---------- Entries provided ----------

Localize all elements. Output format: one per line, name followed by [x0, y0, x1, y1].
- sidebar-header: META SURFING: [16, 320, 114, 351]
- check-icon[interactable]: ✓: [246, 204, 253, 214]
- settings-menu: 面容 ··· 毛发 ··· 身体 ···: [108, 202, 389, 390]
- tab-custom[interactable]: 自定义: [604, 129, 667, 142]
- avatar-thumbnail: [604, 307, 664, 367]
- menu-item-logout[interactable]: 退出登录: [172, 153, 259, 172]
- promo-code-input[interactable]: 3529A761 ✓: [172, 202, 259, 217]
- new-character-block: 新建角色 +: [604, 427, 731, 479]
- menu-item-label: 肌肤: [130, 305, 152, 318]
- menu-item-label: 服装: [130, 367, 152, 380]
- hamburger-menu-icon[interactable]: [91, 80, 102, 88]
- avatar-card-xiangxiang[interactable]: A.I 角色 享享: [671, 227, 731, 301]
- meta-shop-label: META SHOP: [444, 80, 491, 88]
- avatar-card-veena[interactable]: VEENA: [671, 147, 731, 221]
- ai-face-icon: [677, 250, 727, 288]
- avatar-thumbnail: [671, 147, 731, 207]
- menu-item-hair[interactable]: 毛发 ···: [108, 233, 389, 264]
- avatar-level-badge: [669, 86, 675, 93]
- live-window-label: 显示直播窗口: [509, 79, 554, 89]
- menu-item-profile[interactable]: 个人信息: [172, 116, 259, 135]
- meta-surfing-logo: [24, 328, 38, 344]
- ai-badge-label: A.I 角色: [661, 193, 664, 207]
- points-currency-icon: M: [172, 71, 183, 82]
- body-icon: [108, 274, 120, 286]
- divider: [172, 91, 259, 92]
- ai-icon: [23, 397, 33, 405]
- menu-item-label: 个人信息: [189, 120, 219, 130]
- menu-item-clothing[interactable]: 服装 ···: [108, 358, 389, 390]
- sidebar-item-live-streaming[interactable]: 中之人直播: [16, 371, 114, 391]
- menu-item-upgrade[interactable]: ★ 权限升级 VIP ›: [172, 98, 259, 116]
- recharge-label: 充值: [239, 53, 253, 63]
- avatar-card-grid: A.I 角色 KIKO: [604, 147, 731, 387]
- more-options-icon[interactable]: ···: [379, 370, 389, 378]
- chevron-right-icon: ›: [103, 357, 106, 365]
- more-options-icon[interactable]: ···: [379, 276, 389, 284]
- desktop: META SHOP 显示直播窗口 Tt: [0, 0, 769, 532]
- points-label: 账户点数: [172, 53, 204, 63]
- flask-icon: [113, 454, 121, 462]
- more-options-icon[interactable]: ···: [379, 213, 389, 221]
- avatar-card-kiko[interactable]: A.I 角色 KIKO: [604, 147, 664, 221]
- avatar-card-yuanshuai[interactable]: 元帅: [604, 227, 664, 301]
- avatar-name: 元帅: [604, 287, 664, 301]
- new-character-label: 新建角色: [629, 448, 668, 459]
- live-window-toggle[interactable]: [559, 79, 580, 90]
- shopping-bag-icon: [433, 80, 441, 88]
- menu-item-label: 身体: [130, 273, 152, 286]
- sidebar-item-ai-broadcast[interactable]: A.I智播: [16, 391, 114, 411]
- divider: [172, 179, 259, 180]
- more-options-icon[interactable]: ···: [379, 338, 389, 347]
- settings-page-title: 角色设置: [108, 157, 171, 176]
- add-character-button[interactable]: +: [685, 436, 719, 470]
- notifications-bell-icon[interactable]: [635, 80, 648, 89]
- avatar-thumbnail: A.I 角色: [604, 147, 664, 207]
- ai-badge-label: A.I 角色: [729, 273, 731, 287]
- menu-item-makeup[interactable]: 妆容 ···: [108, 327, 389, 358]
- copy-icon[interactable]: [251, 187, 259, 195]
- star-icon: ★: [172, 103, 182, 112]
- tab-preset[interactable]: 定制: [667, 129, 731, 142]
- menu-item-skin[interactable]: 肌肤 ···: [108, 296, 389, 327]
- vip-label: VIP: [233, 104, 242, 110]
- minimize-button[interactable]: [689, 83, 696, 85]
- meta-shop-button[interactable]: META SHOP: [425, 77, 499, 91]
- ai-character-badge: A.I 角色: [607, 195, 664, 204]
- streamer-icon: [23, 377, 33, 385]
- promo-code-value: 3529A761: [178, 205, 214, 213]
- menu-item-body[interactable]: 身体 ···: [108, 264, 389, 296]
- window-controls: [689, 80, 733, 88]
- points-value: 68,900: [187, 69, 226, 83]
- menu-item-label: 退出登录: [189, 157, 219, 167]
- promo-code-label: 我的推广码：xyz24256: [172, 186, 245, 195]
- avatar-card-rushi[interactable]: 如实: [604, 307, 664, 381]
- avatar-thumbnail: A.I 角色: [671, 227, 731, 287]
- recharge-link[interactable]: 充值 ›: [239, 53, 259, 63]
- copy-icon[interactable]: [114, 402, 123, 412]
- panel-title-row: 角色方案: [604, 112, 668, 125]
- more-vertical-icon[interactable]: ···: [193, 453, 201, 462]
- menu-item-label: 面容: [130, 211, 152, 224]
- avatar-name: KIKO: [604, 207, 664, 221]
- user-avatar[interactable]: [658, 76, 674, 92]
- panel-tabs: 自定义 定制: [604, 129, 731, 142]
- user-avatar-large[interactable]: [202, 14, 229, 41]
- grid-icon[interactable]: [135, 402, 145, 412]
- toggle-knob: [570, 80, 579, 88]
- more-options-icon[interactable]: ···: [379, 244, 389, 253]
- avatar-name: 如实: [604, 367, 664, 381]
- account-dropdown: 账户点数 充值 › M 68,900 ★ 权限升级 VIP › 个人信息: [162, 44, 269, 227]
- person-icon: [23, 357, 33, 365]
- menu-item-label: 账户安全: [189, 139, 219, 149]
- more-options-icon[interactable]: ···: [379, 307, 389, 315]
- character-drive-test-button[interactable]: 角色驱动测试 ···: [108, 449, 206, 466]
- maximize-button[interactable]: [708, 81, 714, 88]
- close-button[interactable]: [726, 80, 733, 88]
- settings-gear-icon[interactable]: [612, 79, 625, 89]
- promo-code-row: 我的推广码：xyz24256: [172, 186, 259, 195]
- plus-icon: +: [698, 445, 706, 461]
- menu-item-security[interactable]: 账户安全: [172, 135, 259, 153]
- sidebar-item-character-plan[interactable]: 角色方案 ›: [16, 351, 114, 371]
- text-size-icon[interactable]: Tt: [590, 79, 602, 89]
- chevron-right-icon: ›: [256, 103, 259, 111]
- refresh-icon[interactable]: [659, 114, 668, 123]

----------
---------- Entries provided ----------

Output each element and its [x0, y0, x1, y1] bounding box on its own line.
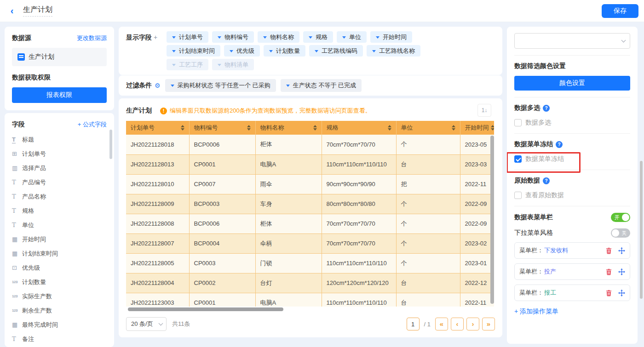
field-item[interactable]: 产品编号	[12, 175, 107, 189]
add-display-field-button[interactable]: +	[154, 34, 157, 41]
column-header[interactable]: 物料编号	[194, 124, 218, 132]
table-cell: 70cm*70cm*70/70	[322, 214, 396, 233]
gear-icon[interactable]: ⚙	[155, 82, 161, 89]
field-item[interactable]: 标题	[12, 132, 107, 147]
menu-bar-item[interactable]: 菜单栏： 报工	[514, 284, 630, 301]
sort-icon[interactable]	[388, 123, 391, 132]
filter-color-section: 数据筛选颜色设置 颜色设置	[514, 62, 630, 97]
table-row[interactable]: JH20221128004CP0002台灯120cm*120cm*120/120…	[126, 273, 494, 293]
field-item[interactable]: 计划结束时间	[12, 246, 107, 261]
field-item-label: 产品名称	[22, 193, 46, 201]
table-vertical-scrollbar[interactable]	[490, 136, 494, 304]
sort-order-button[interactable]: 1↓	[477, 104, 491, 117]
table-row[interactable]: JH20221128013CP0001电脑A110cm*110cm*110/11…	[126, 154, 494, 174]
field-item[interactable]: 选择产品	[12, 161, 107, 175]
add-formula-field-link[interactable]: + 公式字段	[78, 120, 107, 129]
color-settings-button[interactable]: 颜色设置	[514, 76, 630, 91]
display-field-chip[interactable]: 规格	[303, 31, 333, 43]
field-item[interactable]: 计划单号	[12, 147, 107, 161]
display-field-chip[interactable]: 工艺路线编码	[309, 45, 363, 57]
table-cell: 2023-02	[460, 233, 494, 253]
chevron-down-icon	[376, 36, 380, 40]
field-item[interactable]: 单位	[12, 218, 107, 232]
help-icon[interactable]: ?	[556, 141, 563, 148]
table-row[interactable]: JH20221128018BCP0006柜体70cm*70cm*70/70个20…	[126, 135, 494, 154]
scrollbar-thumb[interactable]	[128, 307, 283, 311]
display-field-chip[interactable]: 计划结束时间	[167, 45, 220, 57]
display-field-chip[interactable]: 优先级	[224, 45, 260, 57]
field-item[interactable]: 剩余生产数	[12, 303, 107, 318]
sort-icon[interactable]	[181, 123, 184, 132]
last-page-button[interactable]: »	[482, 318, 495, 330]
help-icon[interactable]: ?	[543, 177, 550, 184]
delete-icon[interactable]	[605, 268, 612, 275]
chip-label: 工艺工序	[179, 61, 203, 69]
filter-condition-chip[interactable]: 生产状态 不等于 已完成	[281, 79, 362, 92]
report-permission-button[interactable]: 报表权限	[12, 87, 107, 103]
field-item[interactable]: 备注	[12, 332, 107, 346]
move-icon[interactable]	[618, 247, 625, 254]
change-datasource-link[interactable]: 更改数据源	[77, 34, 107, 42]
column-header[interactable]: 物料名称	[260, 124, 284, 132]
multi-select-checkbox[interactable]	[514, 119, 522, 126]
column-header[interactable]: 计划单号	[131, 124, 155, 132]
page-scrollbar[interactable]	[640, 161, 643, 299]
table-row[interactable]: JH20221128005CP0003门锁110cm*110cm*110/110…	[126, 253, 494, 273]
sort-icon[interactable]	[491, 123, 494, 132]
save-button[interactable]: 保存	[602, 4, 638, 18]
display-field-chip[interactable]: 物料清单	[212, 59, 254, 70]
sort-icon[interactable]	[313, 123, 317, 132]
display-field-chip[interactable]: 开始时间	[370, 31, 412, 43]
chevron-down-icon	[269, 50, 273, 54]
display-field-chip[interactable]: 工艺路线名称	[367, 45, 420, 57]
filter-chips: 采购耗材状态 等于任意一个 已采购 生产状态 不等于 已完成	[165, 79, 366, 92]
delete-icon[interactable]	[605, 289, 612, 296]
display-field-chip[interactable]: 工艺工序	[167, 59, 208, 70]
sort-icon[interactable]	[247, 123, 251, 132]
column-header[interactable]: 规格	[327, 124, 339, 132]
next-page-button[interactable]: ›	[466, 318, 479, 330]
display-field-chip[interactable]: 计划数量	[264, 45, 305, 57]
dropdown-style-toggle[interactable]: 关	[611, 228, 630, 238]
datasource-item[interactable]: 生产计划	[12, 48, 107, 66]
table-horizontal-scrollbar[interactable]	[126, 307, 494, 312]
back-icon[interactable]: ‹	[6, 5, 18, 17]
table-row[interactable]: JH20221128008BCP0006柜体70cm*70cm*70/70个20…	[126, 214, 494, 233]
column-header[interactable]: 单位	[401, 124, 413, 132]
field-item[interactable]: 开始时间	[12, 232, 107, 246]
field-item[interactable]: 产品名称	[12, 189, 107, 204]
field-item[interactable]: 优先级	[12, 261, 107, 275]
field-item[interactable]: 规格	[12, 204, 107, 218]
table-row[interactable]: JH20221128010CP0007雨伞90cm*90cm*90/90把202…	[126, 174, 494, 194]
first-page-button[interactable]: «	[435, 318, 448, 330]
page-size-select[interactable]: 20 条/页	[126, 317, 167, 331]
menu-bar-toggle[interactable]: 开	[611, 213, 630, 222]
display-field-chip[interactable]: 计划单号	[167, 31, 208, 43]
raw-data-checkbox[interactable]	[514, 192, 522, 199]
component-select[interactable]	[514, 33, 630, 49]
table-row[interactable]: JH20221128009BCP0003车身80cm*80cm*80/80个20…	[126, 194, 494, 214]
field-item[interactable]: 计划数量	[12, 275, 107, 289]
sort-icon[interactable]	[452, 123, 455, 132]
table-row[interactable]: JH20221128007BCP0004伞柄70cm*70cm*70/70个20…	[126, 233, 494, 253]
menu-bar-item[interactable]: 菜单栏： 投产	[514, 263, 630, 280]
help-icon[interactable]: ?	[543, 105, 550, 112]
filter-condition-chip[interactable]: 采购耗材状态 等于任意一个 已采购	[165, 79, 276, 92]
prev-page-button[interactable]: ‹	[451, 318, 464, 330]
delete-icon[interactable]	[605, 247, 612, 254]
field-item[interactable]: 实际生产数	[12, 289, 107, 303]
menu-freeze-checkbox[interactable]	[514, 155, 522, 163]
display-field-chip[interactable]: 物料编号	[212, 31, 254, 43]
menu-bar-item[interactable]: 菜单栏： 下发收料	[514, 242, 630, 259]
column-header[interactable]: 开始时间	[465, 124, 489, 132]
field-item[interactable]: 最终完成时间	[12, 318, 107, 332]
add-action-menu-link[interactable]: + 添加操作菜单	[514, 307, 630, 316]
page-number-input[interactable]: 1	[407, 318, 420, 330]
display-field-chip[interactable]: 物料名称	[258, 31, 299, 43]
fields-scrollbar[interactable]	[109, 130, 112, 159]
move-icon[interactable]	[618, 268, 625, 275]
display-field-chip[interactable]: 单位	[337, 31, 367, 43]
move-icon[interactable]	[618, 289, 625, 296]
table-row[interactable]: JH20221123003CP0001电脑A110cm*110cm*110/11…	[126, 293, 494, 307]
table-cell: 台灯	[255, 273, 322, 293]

----------

● Aim of the exercise
Work out how many lines in the records above contain the word "filter", and reply with that number alone.

● Response box
4